The ECB fell short of its implied buying target, as dictated by the capital key, by 304 million euros ($345 million) last month, following a shortfall of 277 million euros in May, while the weighted average maturity rose to 5.33 years from a record-low 3.99 years in May.
Bloomberg calculations based on ECB data show the central bank exceeded its implied target for purchases of French bonds by 1.19 billion euros, and that of Italy’s by 980 million euros, both countries that have relatively large outstanding debt. It fell short of its target on Finnish, Irish and Portuguese securities. Italian 10-year bonds gained after the release, with yields dropping as much as four basis points to Tuesday’s low of 2.10 percent.
The ECB has been fudging its own bond-buying guidelines, known as the capital key, with President Mario Draghi reiterating last in a press conference last month that the asset-purchase program has enough “flexibility.” A shortage of available bonds in countries such as Ireland and Portugal has seen this shortfall made up with an increasing share of French and Italian bonds. Germany is the latest name added to the list, and may reflect some concern that the ECB is running out of bonds there too.
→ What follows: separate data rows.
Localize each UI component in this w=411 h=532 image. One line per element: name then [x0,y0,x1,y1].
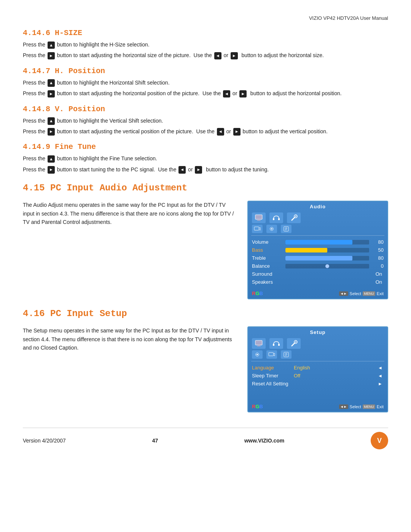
up-icon: ▲ [48,42,55,49]
small-icon-3 [281,225,292,233]
svg-rect-17 [273,344,274,346]
left-icon: ◄ [214,52,221,60]
text-4146-p2: Press the ► button to start adjusting th… [23,51,388,59]
setup-menu-rows: Language English ◄ Sleep Timer Off ◄ Res… [248,362,387,401]
heading-4148: 4.14.8 V. Position [23,105,388,113]
svg-rect-2 [257,220,261,221]
speakers-value: On [282,279,384,285]
audio-footer-nav: ◄► Select MENU Exit [339,291,384,296]
svg-rect-23 [269,353,273,356]
svg-rect-14 [255,340,262,345]
page-footer: Version 4/20/2007 47 www.VIZIO.com V [23,428,388,449]
sleep-arrow: ◄ [377,373,384,379]
svg-rect-4 [278,218,280,220]
right-icon: ► [231,52,238,60]
reset-label: Reset All Setting [252,381,294,387]
heading-415: 4.15 PC Input Audio Adjustment [23,183,388,193]
up-icon-2: ▲ [48,79,55,87]
audio-menu-screenshot: Audio [247,201,388,299]
setup-headphones-icon [269,338,283,349]
setup-menu-title: Setup [248,327,387,337]
wrench-icon [287,212,301,223]
left-icon-2: ◄ [223,90,230,98]
menu-btn-audio: MENU [363,291,375,296]
enter-icon-4: ► [48,166,55,174]
text-416-body: The Setup menu operates in the same way … [23,326,236,352]
small-icon-2 [266,225,277,233]
section-416: 4.16 PC Input Setup The Setup menu opera… [23,308,388,412]
bass-value: 50 [372,247,384,253]
setup-menu-screenshot: Setup [247,326,388,412]
page-header: VIZIO VP42 HDTV20A User Manual [23,15,388,21]
setup-monitor-icon [252,338,266,349]
select-btn-audio: ◄► [339,291,348,296]
section-4148: 4.14.8 V. Position Press the ▲ button to… [23,105,388,136]
text-4147-p2: Press the ► button to start adjusting th… [23,89,388,97]
left-icon-4: ◄ [178,166,186,174]
enter-icon: ► [48,52,55,60]
audio-row-volume: Volume 80 [252,238,384,246]
text-4148-p2: Press the ► button to start adjusting th… [23,127,388,136]
audio-menu-divider [251,235,384,236]
audio-menu-rows: Volume 80 Bass 50 [248,236,387,288]
footer-page: 47 [152,438,158,444]
text-4146-p1: Press the ▲ button to highlight the H-Si… [23,40,388,49]
audio-row-speakers: Speakers On [252,278,384,286]
audio-menu-icons-row1 [248,211,387,224]
treble-label: Treble [252,255,282,261]
section-4147: 4.14.7 H. Position Press the ▲ button to… [23,67,388,98]
bass-bar [285,248,327,252]
volume-bar [285,240,352,244]
setup-menu-divider [251,361,384,361]
heading-416: 4.16 PC Input Setup [23,308,388,319]
vizio-logo: V [371,432,388,449]
surround-label: Surround [252,271,282,277]
setup-row-language: Language English ◄ [252,364,384,372]
setup-tv-menu: Setup [247,326,388,412]
svg-rect-18 [278,344,280,346]
setup-menu-icons-row1 [248,337,387,350]
setup-footer-nav: ◄► Select MENU Exit [339,404,384,409]
reset-arrow: ► [377,381,384,387]
audio-row-treble: Treble 80 [252,254,384,262]
setup-wrench-icon [287,338,301,349]
svg-rect-3 [273,218,274,220]
svg-rect-0 [255,215,262,219]
right-icon-3: ► [233,128,241,136]
svg-rect-15 [258,345,260,346]
treble-bar-container [285,256,369,260]
audio-rgb-label: RGB [252,291,263,296]
audio-menu-footer: RGB ◄► Select MENU Exit [248,289,387,299]
setup-menu-icons-row2 [248,350,387,360]
speakers-label: Speakers [252,279,282,285]
audio-row-surround: Surround On [252,270,384,278]
audio-row-bass: Bass 50 [252,246,384,254]
sleep-value: Off [294,373,377,379]
up-icon-3: ▲ [48,117,55,125]
heading-4147: 4.14.7 H. Position [23,67,388,75]
small-icon-1 [252,225,263,233]
treble-value: 80 [372,255,384,261]
section-4149: 4.14.9 Fine Tune Press the ▲ button to h… [23,142,388,174]
heading-4149: 4.14.9 Fine Tune [23,142,388,151]
setup-rgb-label: RGB [252,404,263,409]
audio-row-balance: Balance 0 [252,262,384,270]
balance-label: Balance [252,263,282,269]
select-btn-setup: ◄► [339,404,348,409]
menu-btn-setup: MENU [363,404,375,409]
svg-point-21 [295,342,296,343]
setup-small-icon-3 [281,350,292,359]
treble-bar [285,256,352,260]
left-icon-3: ◄ [217,128,224,136]
svg-rect-8 [254,227,259,230]
right-icon-2: ► [239,90,247,98]
audio-menu-icons-row2 [248,224,387,235]
volume-bar-container [285,240,369,244]
audio-tv-menu: Audio [247,201,388,299]
volume-value: 80 [372,239,384,245]
right-icon-4: ► [195,166,202,174]
section-415: 4.15 PC Input Audio Adjustment The Audio… [23,183,388,299]
setup-row-sleep: Sleep Timer Off ◄ [252,372,384,380]
text-4148-p1: Press the ▲ button to highlight the Vert… [23,117,388,125]
balance-value: 0 [372,263,384,269]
The ECB’s holdings in “German bunds are approaching the 33 percent limit,” Anton Heese, a fixed-income strategist at Morgan Stanley, wrote in a client note. According to Morgan Stanley estimates, the ECB can purchase about 80 billion euros more of bunds “before breaching the 33 percent issuer, issue limit,” he wrote before the latest ECB data were released.
“This implies that at the current pace of 60 billion euros per month -- of which about 9.5 billion euros is in bunds -- the program can carry on till February or March 2018,” Heese said.
The ECB data came less than a week after euro-region bonds plummeted in reaction to comments from Draghi, who said that reflationary forces had replaced deflationary ones, which the market perceived as a sign that the central bank could announce tapering in September.